To kick start her future path, she joined the U.S. Naval Sea Cadet Corps that year and was sent to a boot camp in Chicago. At 14, she had “no clue about the journey, but I fell in love.”. And, so it seems fitting that she shared that love via the city of Oakley’s recent Military Hero contest. With no intentions of winning, Goodman penned the essay for the “chance to write about something I feel so dearly about. It was strictly out of respect.”. But, win she did. The Oakley resident scored first-place bragging rights, along with $50 and a certificate.
Demi Lovato’s performance of “Cool for the Summer” was among the night’s best, She made a statement by wearing a shirt featuring an inclusive bathroom symbol, taking a stance against North Carolina’s recent law addressing LGBT rights and bathroom use by transgender people, Lovato, who is on tour with Nick Jonas, recently canceled shows in North Carolina in protest of the state’s law, Pink also impressed with her performance — featuring ballet dancewear for toddlers her signature high-flying moves — while she sang her new song, “Just Like Fire.” Ariana Grande and Rihanna — who won the fan-voted Billboard chart achievement award — were also highlights with strong vocals..

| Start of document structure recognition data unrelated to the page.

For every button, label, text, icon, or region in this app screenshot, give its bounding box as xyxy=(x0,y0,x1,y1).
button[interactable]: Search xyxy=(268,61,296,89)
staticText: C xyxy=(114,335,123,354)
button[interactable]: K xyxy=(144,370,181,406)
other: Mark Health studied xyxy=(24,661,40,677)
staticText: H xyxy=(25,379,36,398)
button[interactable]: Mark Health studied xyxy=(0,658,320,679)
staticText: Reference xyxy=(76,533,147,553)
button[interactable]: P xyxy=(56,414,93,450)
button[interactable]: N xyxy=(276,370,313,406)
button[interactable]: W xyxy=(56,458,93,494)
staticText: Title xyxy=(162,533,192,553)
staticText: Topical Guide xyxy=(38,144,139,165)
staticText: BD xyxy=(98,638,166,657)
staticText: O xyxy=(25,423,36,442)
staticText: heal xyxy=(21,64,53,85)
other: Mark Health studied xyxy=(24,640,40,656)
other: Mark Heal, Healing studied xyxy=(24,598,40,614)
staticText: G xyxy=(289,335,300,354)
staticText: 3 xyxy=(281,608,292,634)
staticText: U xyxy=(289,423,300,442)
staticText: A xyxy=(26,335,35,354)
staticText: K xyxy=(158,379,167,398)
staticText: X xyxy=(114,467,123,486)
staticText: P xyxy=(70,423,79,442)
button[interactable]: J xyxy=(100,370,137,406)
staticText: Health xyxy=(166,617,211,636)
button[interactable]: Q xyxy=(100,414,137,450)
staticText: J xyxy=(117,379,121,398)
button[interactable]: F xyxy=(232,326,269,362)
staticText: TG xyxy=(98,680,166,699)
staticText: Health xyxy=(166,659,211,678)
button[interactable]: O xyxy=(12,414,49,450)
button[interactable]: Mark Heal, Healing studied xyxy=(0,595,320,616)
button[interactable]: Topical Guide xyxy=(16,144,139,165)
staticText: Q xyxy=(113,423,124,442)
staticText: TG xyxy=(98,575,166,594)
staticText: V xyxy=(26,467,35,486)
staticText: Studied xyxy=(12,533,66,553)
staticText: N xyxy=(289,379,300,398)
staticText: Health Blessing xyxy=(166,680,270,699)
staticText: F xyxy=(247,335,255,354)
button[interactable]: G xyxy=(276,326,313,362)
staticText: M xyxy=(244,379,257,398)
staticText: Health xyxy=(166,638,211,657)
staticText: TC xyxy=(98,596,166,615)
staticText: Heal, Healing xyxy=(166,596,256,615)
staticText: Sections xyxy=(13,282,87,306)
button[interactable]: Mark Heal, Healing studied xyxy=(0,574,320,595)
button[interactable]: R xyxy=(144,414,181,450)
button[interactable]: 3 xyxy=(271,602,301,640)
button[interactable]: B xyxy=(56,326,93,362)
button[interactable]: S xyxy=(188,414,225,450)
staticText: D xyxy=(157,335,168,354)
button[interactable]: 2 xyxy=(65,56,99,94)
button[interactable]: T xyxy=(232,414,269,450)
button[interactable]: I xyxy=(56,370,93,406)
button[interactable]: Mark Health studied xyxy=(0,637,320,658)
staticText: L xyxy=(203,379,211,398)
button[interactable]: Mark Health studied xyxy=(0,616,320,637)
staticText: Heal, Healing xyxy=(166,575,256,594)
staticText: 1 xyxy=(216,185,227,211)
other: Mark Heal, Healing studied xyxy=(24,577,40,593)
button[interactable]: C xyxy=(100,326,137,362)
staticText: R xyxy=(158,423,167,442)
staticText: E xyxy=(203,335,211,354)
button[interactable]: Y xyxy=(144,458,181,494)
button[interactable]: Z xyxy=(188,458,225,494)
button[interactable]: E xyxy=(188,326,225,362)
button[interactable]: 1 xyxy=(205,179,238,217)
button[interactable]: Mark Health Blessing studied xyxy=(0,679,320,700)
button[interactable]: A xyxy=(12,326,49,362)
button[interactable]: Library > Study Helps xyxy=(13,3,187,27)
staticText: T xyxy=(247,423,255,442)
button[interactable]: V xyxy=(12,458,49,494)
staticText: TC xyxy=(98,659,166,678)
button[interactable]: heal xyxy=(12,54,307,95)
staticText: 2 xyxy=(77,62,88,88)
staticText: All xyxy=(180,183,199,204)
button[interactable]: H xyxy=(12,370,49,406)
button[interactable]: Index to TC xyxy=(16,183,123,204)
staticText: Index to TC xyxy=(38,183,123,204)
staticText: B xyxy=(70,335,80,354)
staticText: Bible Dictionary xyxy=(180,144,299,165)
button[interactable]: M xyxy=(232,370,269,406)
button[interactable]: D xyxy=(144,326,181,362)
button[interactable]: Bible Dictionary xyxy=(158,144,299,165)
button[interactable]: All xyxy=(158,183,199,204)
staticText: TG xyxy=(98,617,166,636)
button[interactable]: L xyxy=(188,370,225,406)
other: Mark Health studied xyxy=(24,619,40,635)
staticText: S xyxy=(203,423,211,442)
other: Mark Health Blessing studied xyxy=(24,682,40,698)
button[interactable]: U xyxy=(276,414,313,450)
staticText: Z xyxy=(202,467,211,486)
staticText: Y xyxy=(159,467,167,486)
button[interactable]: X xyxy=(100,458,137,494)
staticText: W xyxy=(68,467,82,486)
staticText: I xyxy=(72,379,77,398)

Chanticleer presents ‘Spacious Skies’: 7:30-9:30 p.m. March 20, St. Augustine Church, 3999 Bernal Ave., Pleasanton. This program showcases a panorama of American choral repertoire spanning three centuries. $20-$60. https://bit.ly/2IsO4X3. Purim in the Theater: 5-7:30 p.m. March 21, Creekside Hall, 1475 Creekside Drive, Walnut Creek. Featuring an interactive Megillah reading, dinner, music, puppet masquerade and show, photo booth, face painting and more. $10-$36. http://bit.ly/2VqmyLA. Kill The Debbie Downers!: March 21-April 21, Ashby Stage, 1901 Ashby Ave., Berkeley. Inspired by Anton Chekhov’s “Three Sisters,” “Kill The Debbie Downers! Kill Them! Kill Them! Kill Them Off!” uses live music, movement and text to explore themes of fading memories and looming revolutions. $7-$40. http://bit.ly/2BS5yq4.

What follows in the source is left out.